#### [WHAT YOU HAVE TO DO]
Quote the entries below from the line with "Bata amb goma 8228 Eriçó" through the line with "Евгений Субочев, менеджер по развитию бизнеса", both ends included, and only those lines.

#### [MATERIAL PROVIDED]
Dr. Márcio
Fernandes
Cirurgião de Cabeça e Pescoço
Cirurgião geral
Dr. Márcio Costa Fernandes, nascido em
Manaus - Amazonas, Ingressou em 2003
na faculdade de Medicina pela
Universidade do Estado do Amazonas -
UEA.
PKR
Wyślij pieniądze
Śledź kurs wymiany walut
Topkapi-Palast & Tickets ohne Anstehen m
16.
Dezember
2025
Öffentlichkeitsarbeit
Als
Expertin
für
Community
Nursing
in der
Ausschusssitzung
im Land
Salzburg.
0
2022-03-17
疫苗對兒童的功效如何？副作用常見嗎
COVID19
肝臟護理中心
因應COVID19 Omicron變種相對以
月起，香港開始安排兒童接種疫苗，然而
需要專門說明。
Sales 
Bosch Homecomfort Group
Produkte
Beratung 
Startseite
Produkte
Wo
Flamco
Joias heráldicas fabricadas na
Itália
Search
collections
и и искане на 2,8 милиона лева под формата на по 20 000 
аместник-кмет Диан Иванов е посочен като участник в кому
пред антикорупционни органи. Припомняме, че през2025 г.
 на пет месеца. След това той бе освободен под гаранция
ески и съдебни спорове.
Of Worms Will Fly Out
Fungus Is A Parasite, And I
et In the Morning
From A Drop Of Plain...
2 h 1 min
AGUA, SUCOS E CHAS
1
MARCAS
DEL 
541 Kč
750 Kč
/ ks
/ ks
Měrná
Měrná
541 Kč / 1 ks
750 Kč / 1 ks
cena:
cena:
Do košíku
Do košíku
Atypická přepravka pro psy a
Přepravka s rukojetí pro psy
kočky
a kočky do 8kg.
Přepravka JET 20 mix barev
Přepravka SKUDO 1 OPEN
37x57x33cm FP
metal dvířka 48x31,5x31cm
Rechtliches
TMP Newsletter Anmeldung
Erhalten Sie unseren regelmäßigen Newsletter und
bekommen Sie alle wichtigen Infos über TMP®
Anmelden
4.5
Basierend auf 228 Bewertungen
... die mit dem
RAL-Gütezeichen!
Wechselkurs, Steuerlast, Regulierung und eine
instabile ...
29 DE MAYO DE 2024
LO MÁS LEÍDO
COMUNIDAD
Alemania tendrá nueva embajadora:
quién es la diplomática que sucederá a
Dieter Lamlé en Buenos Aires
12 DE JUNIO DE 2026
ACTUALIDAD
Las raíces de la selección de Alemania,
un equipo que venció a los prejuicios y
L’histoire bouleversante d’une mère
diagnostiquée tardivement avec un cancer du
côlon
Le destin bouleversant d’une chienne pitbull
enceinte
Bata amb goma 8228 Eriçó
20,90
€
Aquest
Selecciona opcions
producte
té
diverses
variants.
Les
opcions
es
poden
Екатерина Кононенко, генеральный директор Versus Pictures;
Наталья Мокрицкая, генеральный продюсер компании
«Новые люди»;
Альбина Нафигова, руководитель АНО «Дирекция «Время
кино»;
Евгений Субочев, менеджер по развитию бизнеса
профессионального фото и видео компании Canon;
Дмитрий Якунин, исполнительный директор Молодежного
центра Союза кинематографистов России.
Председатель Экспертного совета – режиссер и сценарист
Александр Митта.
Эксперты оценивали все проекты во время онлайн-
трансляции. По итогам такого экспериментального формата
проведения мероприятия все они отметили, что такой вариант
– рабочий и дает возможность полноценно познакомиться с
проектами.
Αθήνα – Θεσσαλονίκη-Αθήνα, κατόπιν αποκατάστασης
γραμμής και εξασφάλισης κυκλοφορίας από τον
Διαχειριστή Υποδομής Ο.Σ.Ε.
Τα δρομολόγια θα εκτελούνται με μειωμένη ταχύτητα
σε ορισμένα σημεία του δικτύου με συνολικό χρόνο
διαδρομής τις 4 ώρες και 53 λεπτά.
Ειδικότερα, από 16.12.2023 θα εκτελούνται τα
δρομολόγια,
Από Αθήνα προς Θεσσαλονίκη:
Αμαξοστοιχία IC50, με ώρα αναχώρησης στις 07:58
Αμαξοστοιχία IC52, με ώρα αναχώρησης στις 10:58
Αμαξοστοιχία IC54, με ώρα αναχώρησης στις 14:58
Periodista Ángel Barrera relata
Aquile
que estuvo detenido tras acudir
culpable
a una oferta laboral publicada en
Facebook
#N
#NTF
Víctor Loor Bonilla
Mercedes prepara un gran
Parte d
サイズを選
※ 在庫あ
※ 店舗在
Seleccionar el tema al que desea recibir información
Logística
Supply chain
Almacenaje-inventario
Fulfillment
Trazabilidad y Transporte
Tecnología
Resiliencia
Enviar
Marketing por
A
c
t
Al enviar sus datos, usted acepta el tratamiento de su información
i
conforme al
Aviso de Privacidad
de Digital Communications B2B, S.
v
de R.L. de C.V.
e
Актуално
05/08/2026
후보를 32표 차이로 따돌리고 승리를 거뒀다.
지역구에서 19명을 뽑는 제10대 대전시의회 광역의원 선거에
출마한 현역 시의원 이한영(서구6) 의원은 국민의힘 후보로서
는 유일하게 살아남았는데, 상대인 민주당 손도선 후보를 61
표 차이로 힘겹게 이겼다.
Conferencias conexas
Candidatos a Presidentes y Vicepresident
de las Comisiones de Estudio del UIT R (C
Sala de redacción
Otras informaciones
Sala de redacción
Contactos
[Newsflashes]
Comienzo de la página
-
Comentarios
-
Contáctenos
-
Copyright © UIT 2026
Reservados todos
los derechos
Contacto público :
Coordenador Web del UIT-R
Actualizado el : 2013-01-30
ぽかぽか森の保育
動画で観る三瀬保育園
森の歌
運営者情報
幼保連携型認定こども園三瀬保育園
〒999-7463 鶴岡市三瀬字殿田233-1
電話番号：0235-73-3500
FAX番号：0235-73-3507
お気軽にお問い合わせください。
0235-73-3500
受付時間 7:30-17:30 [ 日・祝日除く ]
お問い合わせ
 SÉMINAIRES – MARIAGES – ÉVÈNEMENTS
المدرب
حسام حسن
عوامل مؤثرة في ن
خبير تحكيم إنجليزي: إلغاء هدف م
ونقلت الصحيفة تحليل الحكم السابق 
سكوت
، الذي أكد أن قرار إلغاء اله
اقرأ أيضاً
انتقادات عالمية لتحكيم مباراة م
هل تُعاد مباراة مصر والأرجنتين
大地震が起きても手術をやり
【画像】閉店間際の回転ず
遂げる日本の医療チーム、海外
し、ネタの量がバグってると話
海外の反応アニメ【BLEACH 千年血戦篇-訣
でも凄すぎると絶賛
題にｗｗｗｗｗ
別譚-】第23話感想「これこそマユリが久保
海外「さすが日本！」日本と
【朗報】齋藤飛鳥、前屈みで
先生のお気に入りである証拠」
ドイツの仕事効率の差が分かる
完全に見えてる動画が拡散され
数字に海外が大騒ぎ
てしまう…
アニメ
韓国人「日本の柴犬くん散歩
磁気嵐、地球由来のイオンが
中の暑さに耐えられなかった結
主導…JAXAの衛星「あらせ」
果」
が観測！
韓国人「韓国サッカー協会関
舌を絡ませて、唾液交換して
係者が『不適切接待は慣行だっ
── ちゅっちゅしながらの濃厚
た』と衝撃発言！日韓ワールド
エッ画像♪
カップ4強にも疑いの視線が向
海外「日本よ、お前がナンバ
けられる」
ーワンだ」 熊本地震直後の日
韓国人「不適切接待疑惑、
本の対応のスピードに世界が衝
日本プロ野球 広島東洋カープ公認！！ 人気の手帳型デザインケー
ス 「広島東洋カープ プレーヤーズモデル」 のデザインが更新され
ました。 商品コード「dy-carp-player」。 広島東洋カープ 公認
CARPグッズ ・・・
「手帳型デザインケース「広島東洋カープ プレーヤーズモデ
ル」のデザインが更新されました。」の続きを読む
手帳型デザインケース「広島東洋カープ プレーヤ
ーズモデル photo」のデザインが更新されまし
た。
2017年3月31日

#### [YOUR SOLUTION]
Bata amb goma 8228 Eriçó
20,90
€
Aquest
Selecciona opcions
producte
té
diverses
variants.
Les
opcions
es
poden
Екатерина Кононенко, генеральный директор Versus Pictures;
Наталья Мокрицкая, генеральный продюсер компании
«Новые люди»;
Альбина Нафигова, руководитель АНО «Дирекция «Время
кино»;
Евгений Субочев, менеджер по развитию бизнеса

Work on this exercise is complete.